On Mon, Oct 28, 2013 at 10:04 PM, Vicent Martí <tan...@gmail.com> wrote:
> On Mon, Oct 28, 2013 at 8:45 PM, Karsten Blees <karsten.bl...@gmail.com>
> > Regarding performance, khash uses open addressing, which requires more key
> > comparisons (O(1/(1-load_factor))) than chaining (O(1+load_factor)).
> > However, any measurable differences will most likely be dwarfed by IO costs
> > in this particular use case.
> I don't think this is true. If you actually run a couple insertion and
> lookup benchmarks comparing the two implementations, you'll find khash
> to be around ~30% faster for most workloads (venturing a guess from
> past experience). I am obviously not the author of khash, but I've
> found that the theoretical increase in key comparisons is completely
> dwarfed by the benefit of increased cache locality during the probing
> fase. I still haven't found a faster C hash table implementation than
> khash for the general case, that's why I normally use it despite the
> worrisome preprocessor crash-party going on in that header file.

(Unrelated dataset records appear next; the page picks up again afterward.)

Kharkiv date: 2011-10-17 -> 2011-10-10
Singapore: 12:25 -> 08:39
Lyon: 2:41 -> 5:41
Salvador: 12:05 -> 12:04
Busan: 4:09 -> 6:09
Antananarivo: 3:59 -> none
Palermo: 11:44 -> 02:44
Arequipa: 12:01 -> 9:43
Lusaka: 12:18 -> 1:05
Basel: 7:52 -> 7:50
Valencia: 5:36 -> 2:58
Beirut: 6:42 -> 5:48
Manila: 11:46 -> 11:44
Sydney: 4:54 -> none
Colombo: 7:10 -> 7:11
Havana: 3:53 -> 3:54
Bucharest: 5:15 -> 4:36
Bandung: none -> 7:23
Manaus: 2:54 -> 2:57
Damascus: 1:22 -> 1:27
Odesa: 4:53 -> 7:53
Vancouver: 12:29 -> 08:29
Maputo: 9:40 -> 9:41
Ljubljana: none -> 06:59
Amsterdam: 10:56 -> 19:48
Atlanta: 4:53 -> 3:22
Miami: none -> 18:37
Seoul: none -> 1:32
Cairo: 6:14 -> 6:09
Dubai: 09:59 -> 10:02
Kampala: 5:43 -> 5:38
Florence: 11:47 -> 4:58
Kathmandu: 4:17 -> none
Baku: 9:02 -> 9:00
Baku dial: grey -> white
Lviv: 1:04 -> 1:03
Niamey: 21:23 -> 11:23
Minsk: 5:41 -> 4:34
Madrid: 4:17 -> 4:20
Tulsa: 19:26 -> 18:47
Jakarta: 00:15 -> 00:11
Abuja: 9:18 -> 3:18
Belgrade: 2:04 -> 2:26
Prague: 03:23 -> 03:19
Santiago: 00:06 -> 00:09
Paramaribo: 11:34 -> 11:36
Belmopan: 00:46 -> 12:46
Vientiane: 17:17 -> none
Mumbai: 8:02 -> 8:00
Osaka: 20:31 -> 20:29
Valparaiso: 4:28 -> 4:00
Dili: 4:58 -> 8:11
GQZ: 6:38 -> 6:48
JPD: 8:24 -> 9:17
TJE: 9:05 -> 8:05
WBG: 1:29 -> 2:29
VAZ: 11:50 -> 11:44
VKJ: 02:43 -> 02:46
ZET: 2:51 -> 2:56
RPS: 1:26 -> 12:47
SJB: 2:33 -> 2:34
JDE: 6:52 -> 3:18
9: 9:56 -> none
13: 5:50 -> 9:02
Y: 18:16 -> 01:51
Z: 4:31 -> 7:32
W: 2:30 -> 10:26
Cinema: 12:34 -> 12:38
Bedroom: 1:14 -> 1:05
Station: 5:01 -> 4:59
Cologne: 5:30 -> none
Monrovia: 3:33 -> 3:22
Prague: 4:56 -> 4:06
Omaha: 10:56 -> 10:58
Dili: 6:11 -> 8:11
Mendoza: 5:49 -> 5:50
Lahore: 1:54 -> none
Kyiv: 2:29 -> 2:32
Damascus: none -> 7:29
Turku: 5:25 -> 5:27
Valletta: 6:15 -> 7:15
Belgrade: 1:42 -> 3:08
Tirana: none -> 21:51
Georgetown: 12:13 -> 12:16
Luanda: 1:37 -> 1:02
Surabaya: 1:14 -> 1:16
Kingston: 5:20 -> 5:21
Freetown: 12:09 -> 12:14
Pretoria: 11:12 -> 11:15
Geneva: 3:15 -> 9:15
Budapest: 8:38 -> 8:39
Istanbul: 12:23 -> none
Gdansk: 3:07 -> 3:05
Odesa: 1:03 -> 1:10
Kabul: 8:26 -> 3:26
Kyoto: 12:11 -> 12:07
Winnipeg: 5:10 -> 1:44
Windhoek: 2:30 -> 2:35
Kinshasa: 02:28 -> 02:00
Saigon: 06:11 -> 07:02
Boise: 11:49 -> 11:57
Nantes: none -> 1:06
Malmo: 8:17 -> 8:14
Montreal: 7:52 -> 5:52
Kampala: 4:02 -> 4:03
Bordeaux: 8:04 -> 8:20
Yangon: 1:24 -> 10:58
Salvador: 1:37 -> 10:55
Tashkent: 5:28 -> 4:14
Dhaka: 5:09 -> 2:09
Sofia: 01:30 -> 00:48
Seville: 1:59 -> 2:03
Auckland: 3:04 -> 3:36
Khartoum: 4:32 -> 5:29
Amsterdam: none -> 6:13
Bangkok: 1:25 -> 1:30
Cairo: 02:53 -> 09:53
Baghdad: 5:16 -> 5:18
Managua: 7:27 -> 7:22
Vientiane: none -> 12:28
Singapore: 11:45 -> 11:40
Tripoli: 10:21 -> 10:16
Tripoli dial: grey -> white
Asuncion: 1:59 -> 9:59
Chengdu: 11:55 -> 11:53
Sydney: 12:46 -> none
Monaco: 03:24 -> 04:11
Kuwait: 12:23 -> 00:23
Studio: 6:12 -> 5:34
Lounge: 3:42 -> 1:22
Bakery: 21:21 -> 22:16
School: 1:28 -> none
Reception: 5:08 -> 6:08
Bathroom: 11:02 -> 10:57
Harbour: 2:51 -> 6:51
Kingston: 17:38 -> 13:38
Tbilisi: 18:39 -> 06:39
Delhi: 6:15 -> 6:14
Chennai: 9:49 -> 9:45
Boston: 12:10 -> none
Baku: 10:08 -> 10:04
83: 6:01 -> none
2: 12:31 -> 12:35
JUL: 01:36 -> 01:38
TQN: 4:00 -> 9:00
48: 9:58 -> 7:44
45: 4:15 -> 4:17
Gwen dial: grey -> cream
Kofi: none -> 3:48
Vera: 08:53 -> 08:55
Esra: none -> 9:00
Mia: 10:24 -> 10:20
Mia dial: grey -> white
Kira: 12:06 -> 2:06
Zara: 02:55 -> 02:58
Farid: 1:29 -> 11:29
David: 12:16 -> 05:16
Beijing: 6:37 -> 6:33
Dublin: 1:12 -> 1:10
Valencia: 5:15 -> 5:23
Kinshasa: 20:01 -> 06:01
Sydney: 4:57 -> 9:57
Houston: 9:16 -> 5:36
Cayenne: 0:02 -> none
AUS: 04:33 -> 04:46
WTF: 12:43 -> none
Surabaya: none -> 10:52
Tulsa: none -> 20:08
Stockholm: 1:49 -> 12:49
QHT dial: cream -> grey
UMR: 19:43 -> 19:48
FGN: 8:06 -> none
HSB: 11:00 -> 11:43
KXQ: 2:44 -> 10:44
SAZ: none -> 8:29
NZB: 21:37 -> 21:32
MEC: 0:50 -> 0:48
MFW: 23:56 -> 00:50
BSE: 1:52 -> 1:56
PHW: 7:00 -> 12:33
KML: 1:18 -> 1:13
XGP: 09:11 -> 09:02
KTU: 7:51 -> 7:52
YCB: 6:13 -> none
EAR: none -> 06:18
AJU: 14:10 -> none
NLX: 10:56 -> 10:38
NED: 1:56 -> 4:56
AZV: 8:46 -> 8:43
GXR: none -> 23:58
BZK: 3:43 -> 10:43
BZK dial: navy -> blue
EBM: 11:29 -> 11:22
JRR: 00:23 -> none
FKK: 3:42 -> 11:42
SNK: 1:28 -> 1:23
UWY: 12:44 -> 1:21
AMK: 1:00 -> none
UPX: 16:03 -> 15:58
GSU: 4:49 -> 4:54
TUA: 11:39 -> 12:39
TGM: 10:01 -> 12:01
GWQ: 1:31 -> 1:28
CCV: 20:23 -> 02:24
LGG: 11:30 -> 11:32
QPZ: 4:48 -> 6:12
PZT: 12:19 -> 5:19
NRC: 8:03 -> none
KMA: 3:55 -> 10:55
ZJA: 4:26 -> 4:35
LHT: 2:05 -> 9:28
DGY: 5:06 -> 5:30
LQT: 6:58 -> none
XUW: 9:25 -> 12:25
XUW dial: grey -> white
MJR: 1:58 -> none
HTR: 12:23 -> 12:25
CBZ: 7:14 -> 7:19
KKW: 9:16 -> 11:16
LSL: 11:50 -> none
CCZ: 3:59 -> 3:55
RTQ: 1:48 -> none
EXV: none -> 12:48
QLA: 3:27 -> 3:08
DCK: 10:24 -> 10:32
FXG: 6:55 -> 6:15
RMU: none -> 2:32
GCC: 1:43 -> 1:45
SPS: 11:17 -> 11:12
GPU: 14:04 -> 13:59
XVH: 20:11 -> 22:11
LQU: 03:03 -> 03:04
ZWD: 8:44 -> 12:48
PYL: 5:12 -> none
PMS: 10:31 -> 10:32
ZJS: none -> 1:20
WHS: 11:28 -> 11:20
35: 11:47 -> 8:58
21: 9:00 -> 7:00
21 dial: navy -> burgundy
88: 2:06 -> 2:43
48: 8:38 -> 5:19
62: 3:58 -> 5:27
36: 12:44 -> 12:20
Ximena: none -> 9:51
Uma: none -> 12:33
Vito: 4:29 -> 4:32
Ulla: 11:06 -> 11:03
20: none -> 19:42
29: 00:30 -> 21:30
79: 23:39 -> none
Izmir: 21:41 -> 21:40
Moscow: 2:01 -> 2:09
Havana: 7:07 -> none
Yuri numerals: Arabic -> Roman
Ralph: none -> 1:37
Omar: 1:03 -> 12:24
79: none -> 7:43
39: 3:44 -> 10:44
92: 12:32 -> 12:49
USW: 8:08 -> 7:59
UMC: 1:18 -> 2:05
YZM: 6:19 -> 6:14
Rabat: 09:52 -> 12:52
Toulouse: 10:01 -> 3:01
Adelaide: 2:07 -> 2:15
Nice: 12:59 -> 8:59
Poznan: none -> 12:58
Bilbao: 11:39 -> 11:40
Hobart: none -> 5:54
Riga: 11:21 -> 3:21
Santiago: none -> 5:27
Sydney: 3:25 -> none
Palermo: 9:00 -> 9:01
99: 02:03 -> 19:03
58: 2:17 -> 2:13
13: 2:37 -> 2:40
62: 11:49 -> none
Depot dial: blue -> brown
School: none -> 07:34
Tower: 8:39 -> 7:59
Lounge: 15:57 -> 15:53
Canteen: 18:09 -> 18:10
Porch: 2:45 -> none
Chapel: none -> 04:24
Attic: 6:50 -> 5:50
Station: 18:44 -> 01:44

Yes, cache locality is where open addressing shines, however, you
loose that benefit when the keys are pointers (e.g. sha1's).
> > Btw., pack-objects.c::rehash_objects() in patch 03 unnecessarily checks for
> > duplicates. That's probably the reason for the high hashcmp times you found
> > in the first round of the patch series.
> Patch 03 is a refactoring -- the duplicate checking code has been in
> pack-objects.c for years. I am not sure duplicate checking is
> superfluous at all, there are many cases where you could be
> double-inserting objects in a pack-objects run, and you really don't
> want to generate packfiles with dupe objects.
The point is that its in _rehash_. Duplicate checking should be in
add/put. Rehash only rearranges entries that are alread _in_ the map,
and it usually only needs the hash code for that. So pack-objects
implements rehash in terms of a full clear + add-all instead, which is
of course slower than what khash, hashmap etc. would do.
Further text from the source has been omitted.